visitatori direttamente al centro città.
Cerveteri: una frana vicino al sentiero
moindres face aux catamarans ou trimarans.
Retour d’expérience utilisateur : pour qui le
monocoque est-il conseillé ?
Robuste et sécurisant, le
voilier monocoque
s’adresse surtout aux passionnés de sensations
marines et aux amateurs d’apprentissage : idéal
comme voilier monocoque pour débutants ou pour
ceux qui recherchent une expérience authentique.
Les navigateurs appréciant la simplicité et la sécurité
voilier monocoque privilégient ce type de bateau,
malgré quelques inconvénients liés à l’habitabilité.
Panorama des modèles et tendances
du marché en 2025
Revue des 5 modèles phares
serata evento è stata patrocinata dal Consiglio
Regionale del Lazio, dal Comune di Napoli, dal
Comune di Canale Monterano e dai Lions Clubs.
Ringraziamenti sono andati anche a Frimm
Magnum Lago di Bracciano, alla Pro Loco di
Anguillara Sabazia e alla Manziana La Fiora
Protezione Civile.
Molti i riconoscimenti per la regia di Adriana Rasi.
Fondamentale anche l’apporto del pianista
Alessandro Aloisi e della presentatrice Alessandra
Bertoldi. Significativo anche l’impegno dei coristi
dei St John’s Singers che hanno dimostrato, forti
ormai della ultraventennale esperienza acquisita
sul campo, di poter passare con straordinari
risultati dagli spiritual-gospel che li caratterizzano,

...

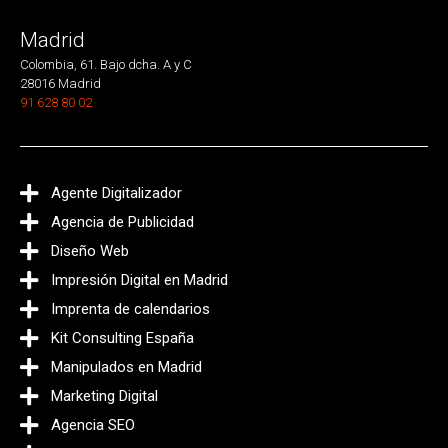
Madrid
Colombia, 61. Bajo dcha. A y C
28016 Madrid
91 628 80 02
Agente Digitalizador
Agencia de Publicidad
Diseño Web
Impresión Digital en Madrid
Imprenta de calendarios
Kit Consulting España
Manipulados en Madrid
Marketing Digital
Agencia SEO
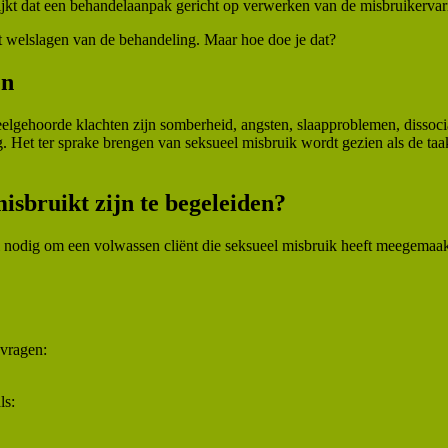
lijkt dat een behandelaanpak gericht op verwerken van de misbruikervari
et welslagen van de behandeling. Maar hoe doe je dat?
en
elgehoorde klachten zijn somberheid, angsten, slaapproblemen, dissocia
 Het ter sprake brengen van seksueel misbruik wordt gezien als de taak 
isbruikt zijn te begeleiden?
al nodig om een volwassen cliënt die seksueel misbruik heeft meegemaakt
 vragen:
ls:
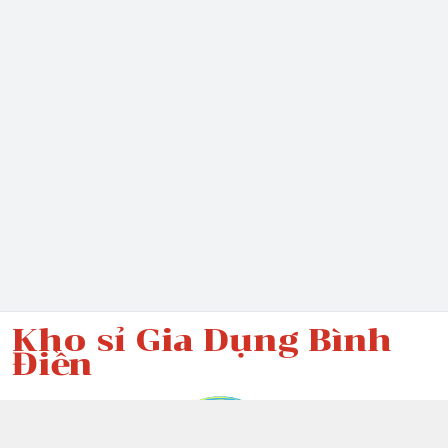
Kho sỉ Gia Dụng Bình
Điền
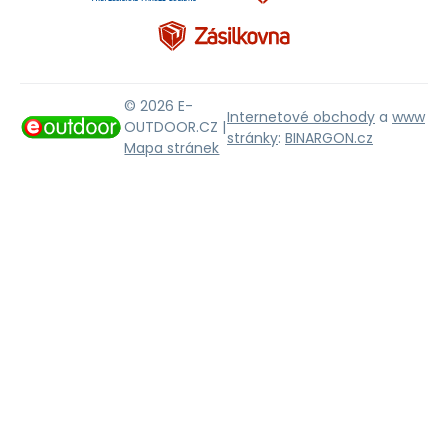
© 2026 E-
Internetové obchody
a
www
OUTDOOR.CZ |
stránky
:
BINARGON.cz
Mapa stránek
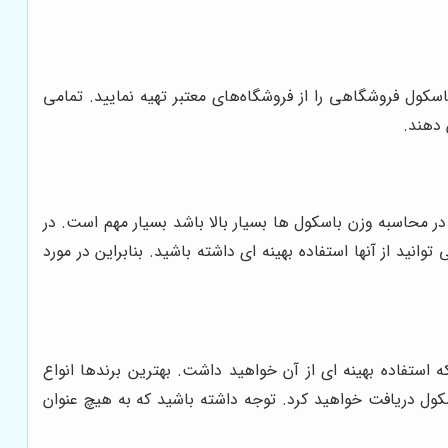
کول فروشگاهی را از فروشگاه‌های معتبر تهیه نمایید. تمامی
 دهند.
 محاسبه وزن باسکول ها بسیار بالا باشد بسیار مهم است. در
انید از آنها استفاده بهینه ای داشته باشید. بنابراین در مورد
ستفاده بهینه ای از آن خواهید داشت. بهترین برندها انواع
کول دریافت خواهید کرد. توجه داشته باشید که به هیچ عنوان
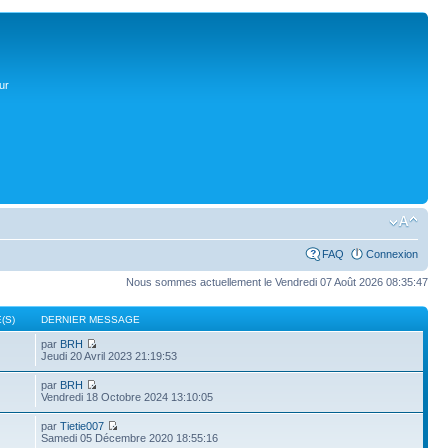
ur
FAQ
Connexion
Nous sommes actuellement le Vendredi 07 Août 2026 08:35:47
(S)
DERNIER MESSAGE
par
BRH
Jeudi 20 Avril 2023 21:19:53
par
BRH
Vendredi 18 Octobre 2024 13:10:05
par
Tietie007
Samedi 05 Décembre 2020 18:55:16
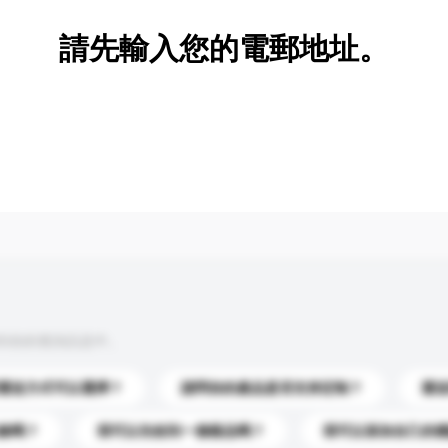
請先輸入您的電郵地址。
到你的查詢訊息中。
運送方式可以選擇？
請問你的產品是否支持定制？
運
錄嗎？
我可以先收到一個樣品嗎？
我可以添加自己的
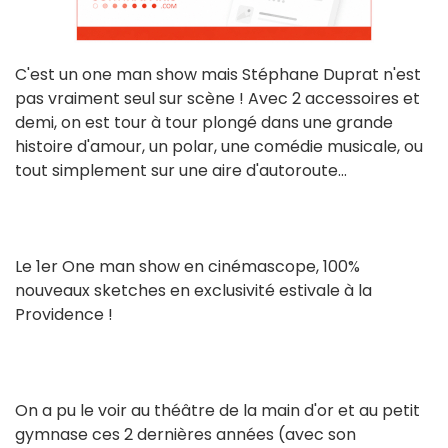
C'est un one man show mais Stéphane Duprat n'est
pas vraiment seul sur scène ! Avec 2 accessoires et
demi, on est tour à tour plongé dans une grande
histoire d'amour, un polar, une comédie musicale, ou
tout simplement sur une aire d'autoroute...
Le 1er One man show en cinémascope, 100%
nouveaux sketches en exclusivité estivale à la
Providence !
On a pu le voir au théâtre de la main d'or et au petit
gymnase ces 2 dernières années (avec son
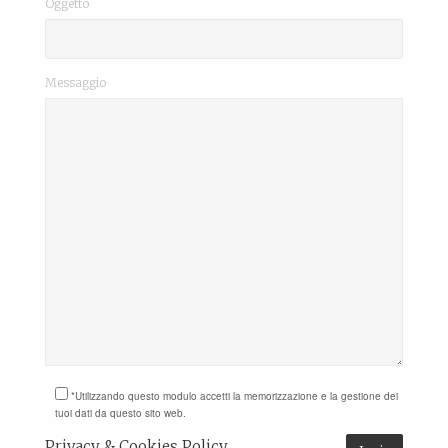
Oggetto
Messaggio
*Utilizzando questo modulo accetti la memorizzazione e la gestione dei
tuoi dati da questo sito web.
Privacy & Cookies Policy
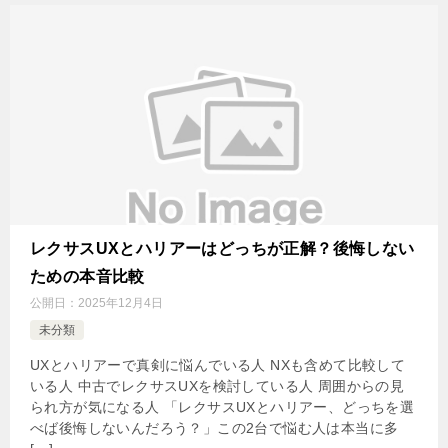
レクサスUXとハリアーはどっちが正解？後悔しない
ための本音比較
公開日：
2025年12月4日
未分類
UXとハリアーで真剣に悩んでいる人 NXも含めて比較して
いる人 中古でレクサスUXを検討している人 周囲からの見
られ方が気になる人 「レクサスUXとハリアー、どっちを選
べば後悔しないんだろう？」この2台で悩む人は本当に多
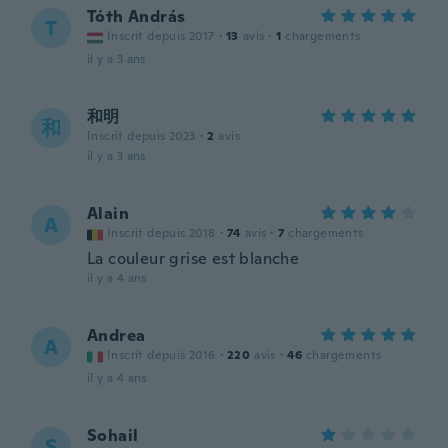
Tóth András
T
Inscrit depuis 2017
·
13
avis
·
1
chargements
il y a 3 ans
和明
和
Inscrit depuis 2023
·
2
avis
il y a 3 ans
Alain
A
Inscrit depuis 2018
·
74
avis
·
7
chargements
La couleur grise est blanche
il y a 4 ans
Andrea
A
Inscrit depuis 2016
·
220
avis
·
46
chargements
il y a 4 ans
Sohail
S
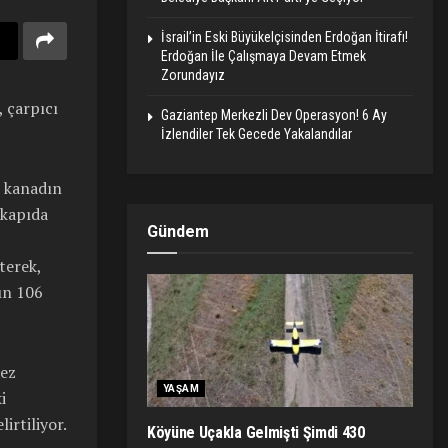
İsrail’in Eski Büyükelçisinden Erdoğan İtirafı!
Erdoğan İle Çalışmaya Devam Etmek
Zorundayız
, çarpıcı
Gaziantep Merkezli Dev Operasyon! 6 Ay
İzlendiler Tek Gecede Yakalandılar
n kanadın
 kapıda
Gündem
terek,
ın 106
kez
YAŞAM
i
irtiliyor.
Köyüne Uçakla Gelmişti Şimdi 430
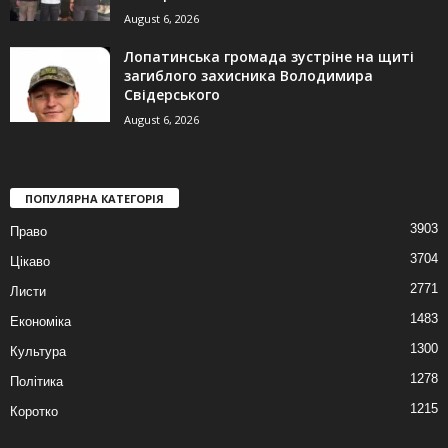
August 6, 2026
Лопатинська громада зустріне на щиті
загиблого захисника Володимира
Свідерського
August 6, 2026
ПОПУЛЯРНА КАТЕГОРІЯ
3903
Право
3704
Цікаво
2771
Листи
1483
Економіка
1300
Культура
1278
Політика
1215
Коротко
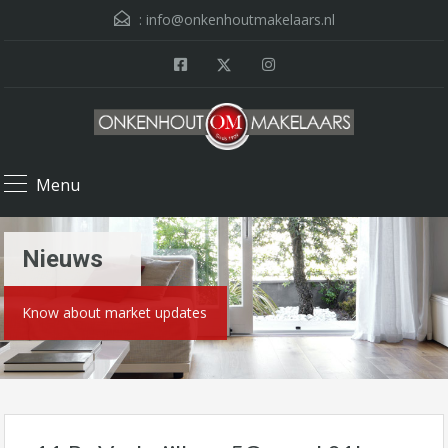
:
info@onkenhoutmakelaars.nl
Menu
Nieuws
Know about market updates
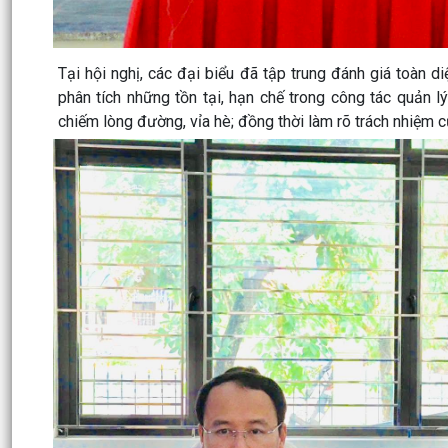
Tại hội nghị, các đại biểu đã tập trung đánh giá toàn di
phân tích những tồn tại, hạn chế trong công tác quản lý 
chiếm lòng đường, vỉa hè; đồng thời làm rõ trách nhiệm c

_Problem details:_
From the listing above, the lines starting with the one that has "visitatori direttamente al centro città." and running through the one that has "Les navigateurs appréciant" should be copied exactly, ends included.

_The answer:_
visitatori direttamente al centro città.
Cerveteri: una frana vicino al sentiero
moindres face aux catamarans ou trimarans.
Retour d’expérience utilisateur : pour qui le
monocoque est-il conseillé ?
Robuste et sécurisant, le
voilier monocoque
s’adresse surtout aux passionnés de sensations
marines et aux amateurs d’apprentissage : idéal
comme voilier monocoque pour débutants ou pour
ceux qui recherchent une expérience authentique.
Les navigateurs appréciant la simplicité et la sécurité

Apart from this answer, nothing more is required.